ACTION ITEM
If a line holds the word "about", copy it from the entries.

(Beginning of DATA)

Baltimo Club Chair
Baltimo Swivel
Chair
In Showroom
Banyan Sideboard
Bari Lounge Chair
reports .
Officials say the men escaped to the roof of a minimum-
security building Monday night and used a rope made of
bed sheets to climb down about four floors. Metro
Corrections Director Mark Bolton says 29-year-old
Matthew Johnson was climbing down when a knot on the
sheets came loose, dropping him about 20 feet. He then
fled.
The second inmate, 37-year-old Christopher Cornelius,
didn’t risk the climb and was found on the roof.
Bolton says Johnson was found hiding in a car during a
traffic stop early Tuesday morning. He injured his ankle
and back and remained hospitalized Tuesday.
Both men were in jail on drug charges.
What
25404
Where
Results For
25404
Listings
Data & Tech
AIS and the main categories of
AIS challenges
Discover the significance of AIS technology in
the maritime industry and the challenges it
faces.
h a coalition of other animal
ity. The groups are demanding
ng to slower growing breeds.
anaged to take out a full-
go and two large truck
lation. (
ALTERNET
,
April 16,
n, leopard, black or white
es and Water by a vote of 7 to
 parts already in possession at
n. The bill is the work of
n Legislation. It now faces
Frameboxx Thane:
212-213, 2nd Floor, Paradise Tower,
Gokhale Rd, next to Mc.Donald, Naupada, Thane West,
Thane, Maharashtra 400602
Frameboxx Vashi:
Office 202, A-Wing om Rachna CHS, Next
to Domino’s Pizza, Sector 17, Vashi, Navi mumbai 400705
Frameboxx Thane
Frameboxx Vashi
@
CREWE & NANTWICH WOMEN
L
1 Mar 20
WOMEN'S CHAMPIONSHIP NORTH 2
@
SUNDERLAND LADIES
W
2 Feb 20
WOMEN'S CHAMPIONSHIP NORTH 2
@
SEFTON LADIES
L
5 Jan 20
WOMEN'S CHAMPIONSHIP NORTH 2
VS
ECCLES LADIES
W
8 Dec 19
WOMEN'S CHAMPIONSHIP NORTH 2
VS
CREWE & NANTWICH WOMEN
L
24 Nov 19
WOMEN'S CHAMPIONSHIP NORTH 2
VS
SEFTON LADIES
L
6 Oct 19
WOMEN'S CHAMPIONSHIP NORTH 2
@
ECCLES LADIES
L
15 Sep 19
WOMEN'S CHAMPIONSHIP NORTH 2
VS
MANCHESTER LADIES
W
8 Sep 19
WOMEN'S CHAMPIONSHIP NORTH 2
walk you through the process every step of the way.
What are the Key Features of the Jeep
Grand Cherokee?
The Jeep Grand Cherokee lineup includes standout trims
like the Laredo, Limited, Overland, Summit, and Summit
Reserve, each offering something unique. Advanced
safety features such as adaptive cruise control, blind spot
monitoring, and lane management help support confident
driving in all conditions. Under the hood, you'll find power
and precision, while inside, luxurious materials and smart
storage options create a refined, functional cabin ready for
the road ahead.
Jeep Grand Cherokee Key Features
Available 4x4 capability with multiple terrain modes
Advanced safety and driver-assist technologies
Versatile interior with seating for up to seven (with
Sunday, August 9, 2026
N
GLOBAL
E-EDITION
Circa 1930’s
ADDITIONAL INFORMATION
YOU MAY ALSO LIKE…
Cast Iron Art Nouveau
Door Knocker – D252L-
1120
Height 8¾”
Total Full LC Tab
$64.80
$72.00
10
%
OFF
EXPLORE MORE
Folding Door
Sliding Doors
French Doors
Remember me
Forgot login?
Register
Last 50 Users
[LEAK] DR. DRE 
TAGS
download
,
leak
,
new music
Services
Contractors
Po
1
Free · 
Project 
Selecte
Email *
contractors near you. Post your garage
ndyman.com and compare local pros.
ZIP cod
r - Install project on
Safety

(End of DATA)

SOLVED EXERCISE
bed sheets to climb down about four floors. Metro
sheets came loose, dropping him about 20 feet. He then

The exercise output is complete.